Reputation: 343
This gives Percentile Values for a column below,
df[column].rank(pct=True)
But is there a way to get the rolling percentile Values for a column by using this similar method, without writing functions or loops and longer code? Currently when adding the .rolling(window)
, it is not working.
If there is not, Pandas desperately needs to add this as a feature for the .rolling()
, it is there for .quantile()
, it makes no sense to not have it for the percentiles as well.
Upvotes: 3
Views: 1792
Reputation: 444
While waiting for Rolling rank to be added in pandas 1.4.0, one way to do this could be like so :
import pandas as pd
df[column].rolling(window).apply(lambda x: len(x[x <= x.iloc[-1]]) / len(x))
Where window is the window
on which you sought to roll.

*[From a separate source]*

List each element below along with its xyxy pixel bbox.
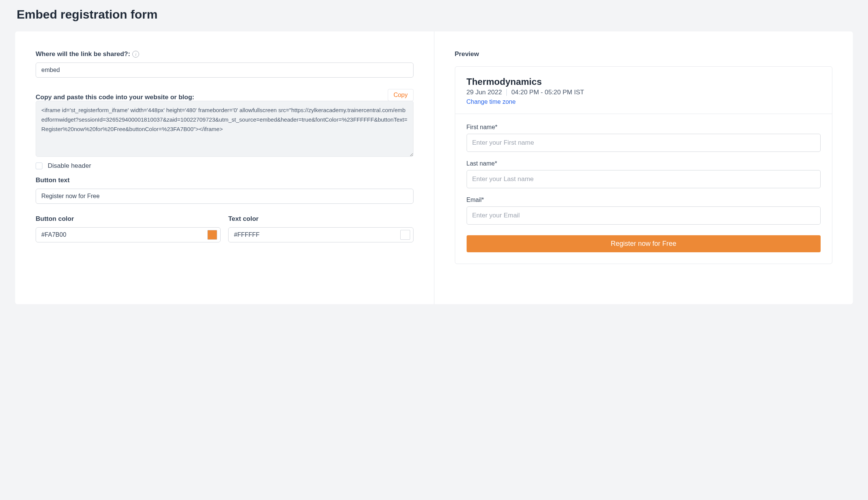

This should give you the same result as if you were using df[column].rank(pct=True)
on a dataframe equal to the window at hand.
The lambda function divides the number of occurences under or equal the last value by the total number of value, giving us the percentage of scores fall below the current row.
Note: Values under the window size will return NaN
. For example the first value for a window=2
.
Example :
n = [5, 10, 9, 7, 6, 9, 4]
df = pd.DataFrame(n, columns=['Scores'])
df['rank_result'] = df['Scores'].rank(pct=True)
df['rolling_apply'] = df['Scores'].rolling(7).apply(lambda x: len(x[x <= x.iloc[-1]]) / len(x))
print(df[6:7]) # get the last row to compare
This will give the following output for the last row :
Scores rank_result rolling_apply
6 4 0.142857 0.142857
Upvotes: 1